= PC Muñoz =

American recording artist, drummer, producer, and writer

PC Muñoz is an American recording artist, drummer, producer, and writer based in the San Francisco Bay Area, primarily working in the contemporary classical, funk, pop, and avant-garde jazz genres.

== Career ==
Following a stint in the '90s band Alfred with cellist Zoë Keating, Muñoz's first commercial releases as a leader were The Trouble I’d Bring You (Beevine, 1998) and two albums with his band PC Muñoz and the Amen Corner: A Good Deed in a Weary World (Beevine, 2002) and California (Beevine, 2004), the latter featuring Rock and Roll Hall of Famer Jackson Browne on the title track. His first multimedia release, Twenty Haiku (Beevine Records / Talking House Productions, 2005), included Bay Area musicians Scott Amendola, Tammy Hall, Anthony Brown, and Blevin Blectum. In 2005 he also contributed a cover of Flesh for Lulu’s 1980s hit “I Go Crazy” to the album High School Reunion - A Tribute to Those Great 80's Films on American Laundromat Records.

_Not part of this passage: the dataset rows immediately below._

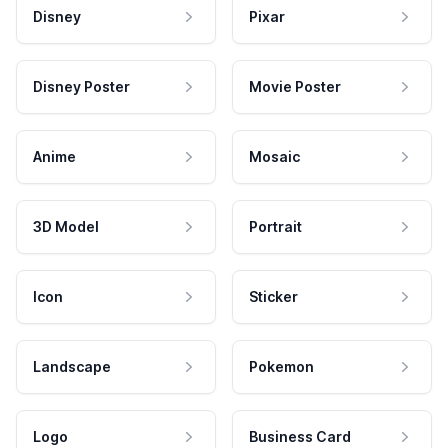
Disney
Pixar
Disney Poster
Movie Poster
Anime
Mosaic
3D Model
Portrait
Icon
Sticker
Landscape
Pokemon
Logo
Business Card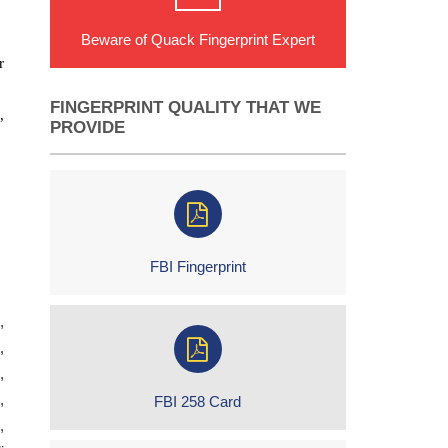
Beware of Quack Fingerprint Expert
r
FINGERPRINT QUALITY THAT WE
,
PROVIDE
FBI Fingerprint
,
,
,
,
FBI 258 Card
,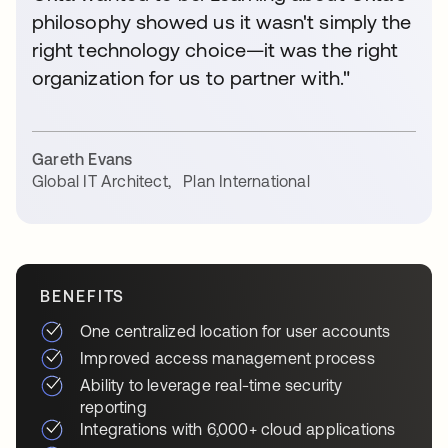
philosophy showed us it wasn't simply the
right technology choice—it was the right
organization for us to partner with."
Gareth Evans
Global IT Architect
,
Plan International
BENEFITS
One centralized location for user accounts
Improved access management process
Ability to leverage real-time security
reporting
Integrations with 6,000+ cloud applications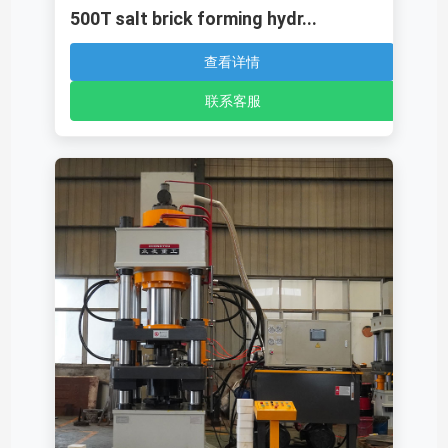
500T salt brick forming hydr...
查看详情
联系客服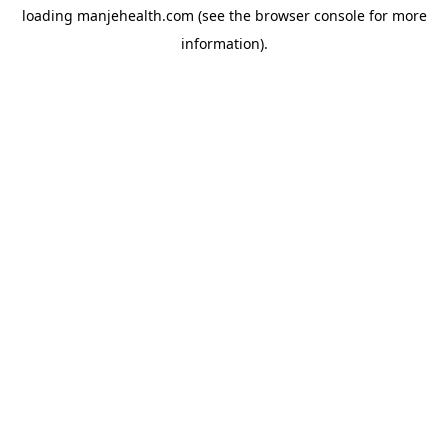
loading
manjehealth.com
(see the
browser console
for more
information).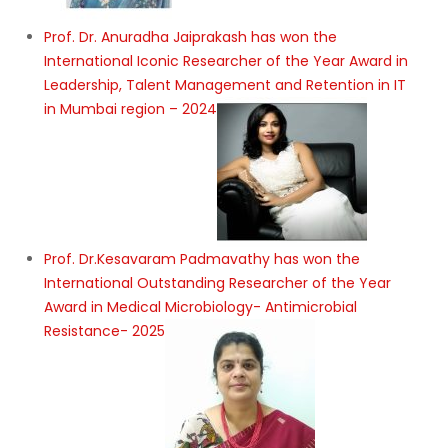
Prof. Dr. Anuradha Jaiprakash has won the
International Iconic Researcher of the Year Award in
Leadership, Talent Management and Retention in IT
in Mumbai region – 2024
Prof. Dr.Kesavaram Padmavathy has won the
International Outstanding Researcher of the Year
Award in Medical Microbiology- Antimicrobial
Resistance- 2025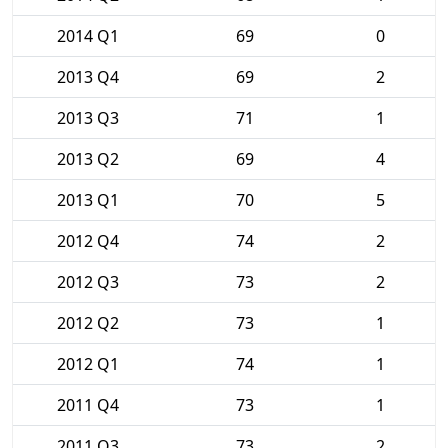
2014 Q1
69
0
2013 Q4
69
2
2013 Q3
71
1
2013 Q2
69
4
2013 Q1
70
5
2012 Q4
74
2
2012 Q3
73
2
2012 Q2
73
1
2012 Q1
74
1
2011 Q4
73
1
2011 Q3
73
2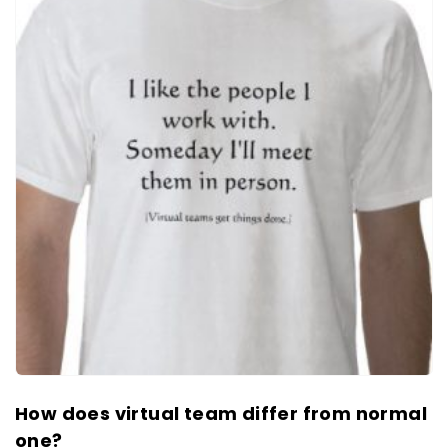
How does virtual team differ from normal
one?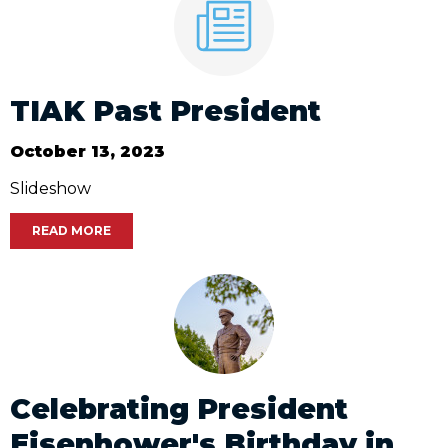
TIAK Past President
October 13, 2023
Slideshow
READ MORE
Celebrating President
Eisenhower's Birthday in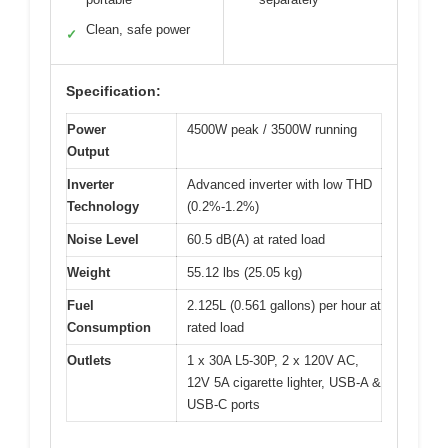
Clean, safe power
✓
Specification:
Power
4500W peak / 3500W running
Output
Inverter
Advanced inverter with low THD
Technology
(0.2%-1.2%)
Noise Level
60.5 dB(A) at rated load
Weight
55.12 lbs (25.05 kg)
Fuel
2.125L (0.561 gallons) per hour at
Consumption
rated load
Outlets
1 x 30A L5-30P, 2 x 120V AC,
12V 5A cigarette lighter, USB-A &
USB-C ports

In 2005 Muñoz co-founded the San Francisco audio production company and record label Talking House Productions with several music industry colleagues. While with Talking House, Muñoz produced the Grammy-nominated Strange Toys (Talking House Records, 2008) by composer/cellist Joan Jeanrenaud (formerly of Kronos Quartet) and released the solo album Grab Bag (Talking House Records, 2008) featuring Ingrid Chavez, Joan Jeanrenaud, and Doctor Fink. He also co-produced the EP Sweet Water Soul (Talking House Records, 2008) by the R&B artist FEMI. Muñoz again joined Jeanrenaud for Pop-Pop (Deconet, 2010), a duo album consisting entirely of cello and drums, and co-produced and played drums on Jeanrenaud's 4th solo album, Visual Music (Deconet, 2016).

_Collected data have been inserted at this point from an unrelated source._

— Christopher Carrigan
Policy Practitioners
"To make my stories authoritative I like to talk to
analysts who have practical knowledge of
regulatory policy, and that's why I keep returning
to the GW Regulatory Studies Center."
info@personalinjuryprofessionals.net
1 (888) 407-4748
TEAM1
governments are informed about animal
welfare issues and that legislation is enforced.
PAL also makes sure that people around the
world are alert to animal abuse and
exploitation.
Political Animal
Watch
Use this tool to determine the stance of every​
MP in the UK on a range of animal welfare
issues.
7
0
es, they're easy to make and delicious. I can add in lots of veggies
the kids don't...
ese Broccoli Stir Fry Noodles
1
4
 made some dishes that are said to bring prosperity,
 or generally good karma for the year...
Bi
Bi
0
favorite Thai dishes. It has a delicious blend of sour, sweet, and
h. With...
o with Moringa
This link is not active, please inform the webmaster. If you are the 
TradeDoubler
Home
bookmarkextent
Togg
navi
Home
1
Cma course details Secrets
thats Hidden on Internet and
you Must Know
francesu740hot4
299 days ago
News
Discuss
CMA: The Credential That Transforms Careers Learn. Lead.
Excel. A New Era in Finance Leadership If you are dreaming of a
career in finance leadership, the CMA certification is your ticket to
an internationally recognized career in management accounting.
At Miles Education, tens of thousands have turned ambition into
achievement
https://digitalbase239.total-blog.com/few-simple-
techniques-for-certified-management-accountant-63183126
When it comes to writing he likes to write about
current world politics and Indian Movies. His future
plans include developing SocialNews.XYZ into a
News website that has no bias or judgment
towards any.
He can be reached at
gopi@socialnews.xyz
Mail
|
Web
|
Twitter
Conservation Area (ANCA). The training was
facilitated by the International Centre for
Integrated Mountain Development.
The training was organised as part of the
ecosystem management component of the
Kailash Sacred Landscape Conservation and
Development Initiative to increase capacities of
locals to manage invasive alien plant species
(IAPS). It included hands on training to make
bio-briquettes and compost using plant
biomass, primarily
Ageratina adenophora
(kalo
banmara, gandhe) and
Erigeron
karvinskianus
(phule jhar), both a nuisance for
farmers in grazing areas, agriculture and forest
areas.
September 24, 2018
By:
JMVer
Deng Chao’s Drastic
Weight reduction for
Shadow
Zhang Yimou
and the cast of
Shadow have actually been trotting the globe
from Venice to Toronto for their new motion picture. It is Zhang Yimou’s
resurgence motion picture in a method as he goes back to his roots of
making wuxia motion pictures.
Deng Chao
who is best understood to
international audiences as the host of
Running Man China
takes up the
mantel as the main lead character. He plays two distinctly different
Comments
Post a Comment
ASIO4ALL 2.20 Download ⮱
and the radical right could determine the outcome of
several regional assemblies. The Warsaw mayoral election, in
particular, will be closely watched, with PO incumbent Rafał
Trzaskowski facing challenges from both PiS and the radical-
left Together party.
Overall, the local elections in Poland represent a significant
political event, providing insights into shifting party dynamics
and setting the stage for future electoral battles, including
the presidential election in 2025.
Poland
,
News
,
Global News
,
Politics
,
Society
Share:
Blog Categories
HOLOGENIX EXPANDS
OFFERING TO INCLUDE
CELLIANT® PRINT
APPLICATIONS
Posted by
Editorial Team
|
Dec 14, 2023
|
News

In 2013 Muñoz created the touring performance project Half-Breed, an exploration of multiracial identity, during a fellowship with The Loft Literary Center in Minneapolis, Minnesota.

Muñoz released the digital album Physical Science (featuring Kyle Bruckmann and Bryan Dyer) along with the companion chapbook Inside Pocket of a Houndstooth Blazer in 2018. His writings have appeared in/on DRUM! Magazine, Seagate Creative, Scientific Learning, Grammy.com, Electronic Musician, and the anthology Indigenous Literatures from Micronesia (University of Hawai’i Press, 2019).

Muñoz annually programs live concerts for the Berkeley Art Museum and Pacific Film Archive (BAMPFA), including a live “re-imagination” of Carole King’s Tapestry album in 2018, and composes for film and dance, including several collaborations with San Francisco choreographer Robert Moses.